Une pétition rejette la venue du prédicateur égyptien Omar Abdelkafi à Rabat

Les signataires mettent en avant son extrémisme.

Capture d'écran Youtube

RELIGION - Le prédicateur égyptien Omar Abdelkafi est attendu au théâtre national Mohammed V de Rabat ces 24 et 25 novembre, pour y donner des conférences sur les thèmes de l’humilité et du respect de soi et des autres. Mettant en avant son “extrémisme” et sa “misogynie”, des intellectuels marocains se sont insurgés de cette venue au travers d’une pétition, partagée le 21 novembre.

“Non à la haine et à l’extrémisme”. C’est le nom donné à la pétition, signée par 15 intellectuels marocains, auxquels se “sont ajoutés des centaines de signatures”, souligne au HuffPost Maroc Abdou Berrada, journaliste à la retraite et signataire de la pétition. A ses côtés, on retrouve Ahmed Aassid (écrivain), Fouad Abdelmoumni (défenseur des droits humains), Bichr Bennani (éditeur), Mohammed Madani (universitaire), Abdelaziz Nouaydi (avocat, universitaire) ou encore Aadil Essaadani (association Racines).

“A l’origine de cette pétition, il y a l’indignation d’un petit nombre d’amis sans attaches partisanes qui aiment leur pays”, ajoute-t-il. 

Extrémisme et misogynie

La pétition, à laquelle le HuffPost Maroc a pu accéder, donne les détails de cette prise de position. “Cheikh Abdelkafi est connu pour ses prêches extrémistes qui attisent la haine contre les autres religions du Livre. Il maintient que les chrétiens haïssent les musulmans et les traite de ‘mangeurs de cochons’”. 

Les signataires soulignent également son “admiration pour le criminel nazi Adolf Hitler” et mettent en avant un “prédicateur misogyne, connu pour ses nombreux prêches discriminatoires envers la femme musulmane”. 

“L’invitation de ce prédicateur extrémiste ne saurait se justifier en aucun cas. Avons-nous besoin d’inviter dans notre pays ce chantre de l’intolérance au moment où le Maroc s’apprête à recevoir des chefs d’Etat du monde entier et à quelques mois de la visite officielle du pape François? De quel droit se servira-t-on d’un théâtre financé par l’argent du contribuable marocain comme plateforme de prosélytisme islamiste dangereux?”, ajoutent les signataires. 
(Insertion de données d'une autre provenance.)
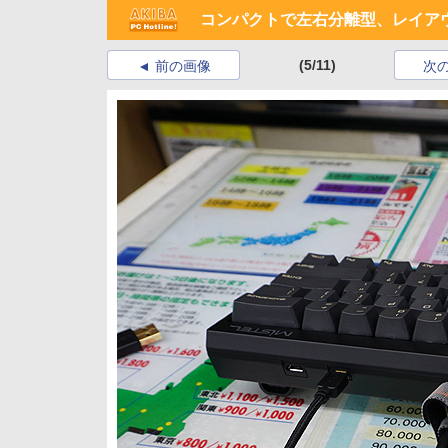
コンパクトで左右分離型、レイアウ
(5/11)
前の画像
次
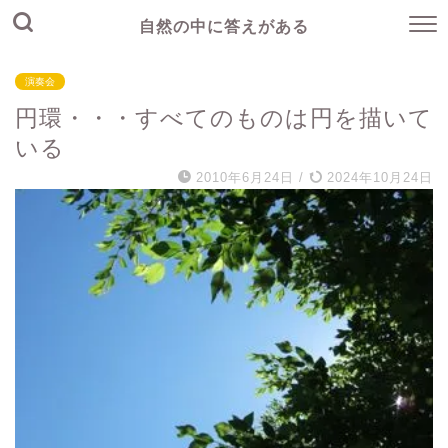
自然の中に答えがある
演奏会
円環・・・すべてのものは円を描いて
いる
2010年6月24日
/
2024年10月24日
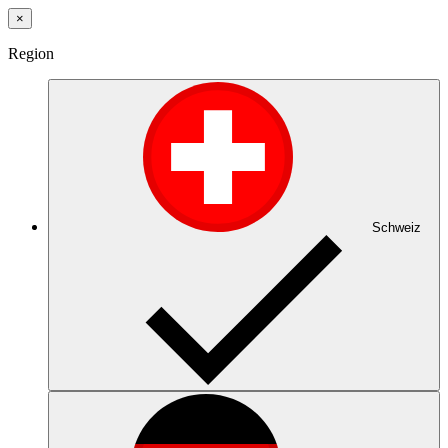
×
Region
Schweiz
“Le plus grave est le fait d’inviter ce monsieur et de le programmer au théâtre national, parce cela implique directement le gouvernement marocain. Cela dément d’un seul coup tous les beaux discours royaux d’un Maroc patrie d’un islam tolérant”, souligne de son côté Abdou Berrada.
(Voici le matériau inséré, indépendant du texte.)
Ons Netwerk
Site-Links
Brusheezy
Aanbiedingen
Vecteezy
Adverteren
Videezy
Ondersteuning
Les conférences sont maintenues

La pétition demande l’annulation de la venue du prédicateur, suivi par plus de 370.000 fidèles sur Facebook. Une venue organisée par l’association islamiste Al Joud.
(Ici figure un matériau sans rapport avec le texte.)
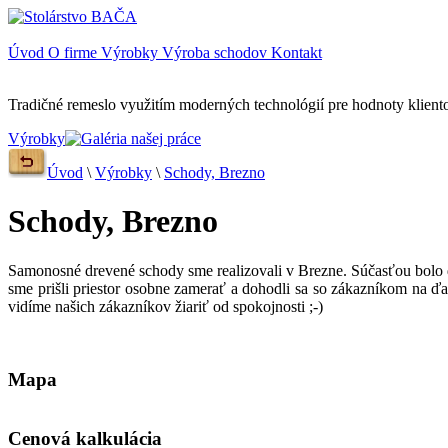
Úvod
O firme
Výrobky
Výroba schodov
Kontakt
Tradičné remeslo využitím moderných technológií pre hodnoty klient
Výrobky
Úvod
\
Výrobky
\
Schody, Brezno
Schody, Brezno
Samonosné drevené schody sme realizovali v Brezne. Súčasťou bolo 
sme prišli priestor osobne zamerať a dohodli sa so zákazníkom na ďal
vidíme našich zákazníkov žiariť od spokojnosti ;-)
Mapa
Cenová kalkulácia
“Le nom des signataires de la pétition est écrit en toutes lettres sur la première liste contrairement aux organisateurs de cette supercherie qui se cachent derrière une association totalement inconnue. Ces gens présentent des conférences comme étant ‘culturelles et littéraires’ alors qu’il ne s’agit de rien d’autre que d’appels à la haine contre les non-musulmans et les femmes”, ajoute l’ancien journaliste.

“Cette invitation constitue une insulte à nos concitoyens non-musulmans, un affront à la femme marocaine et un démenti catégorique de l’islam ouvert et tolérant dont nous nous présentons partout comme en étant les ardents défenseurs”, conclut la pétition. 

Un responsable de l’association islamiste Al Joud, qui organise l’évènement, a cependant indiqué à l’AFP que l’invitation était maintenue. “Selon cette source, il n’y a ‘rien de haineux’ dans les prêches de cheikh Abdelkafi, âgé de 67 ans”, précise l’agence de presse.

Premiers  signataires :

Ahmed Aassid (écrivain), Fouad Abdelmoumni (défenseur des droits humains), Bichr Bennani (éditeur), Abdou Berrada (journaliste), Omar Brouksy (universitaire, journaliste), Aicha Elbasri (auteure, ancienne porte-parole de l’ONU au Darfour), Abderrahim Jamaï (avocat, ancien bâtonnier), Abdellah Hammoudi (universitaire), Mohammed Madani (universitaire), Abdelaziz Nouaydi (avocat, universitaire), Aadil Essaadani (association Racines), Abdellatif Fathi (professeur), Mohamed Moutawakil (traducteur), Suleiman al Houari (poète), Driss Ksikes (écrivain).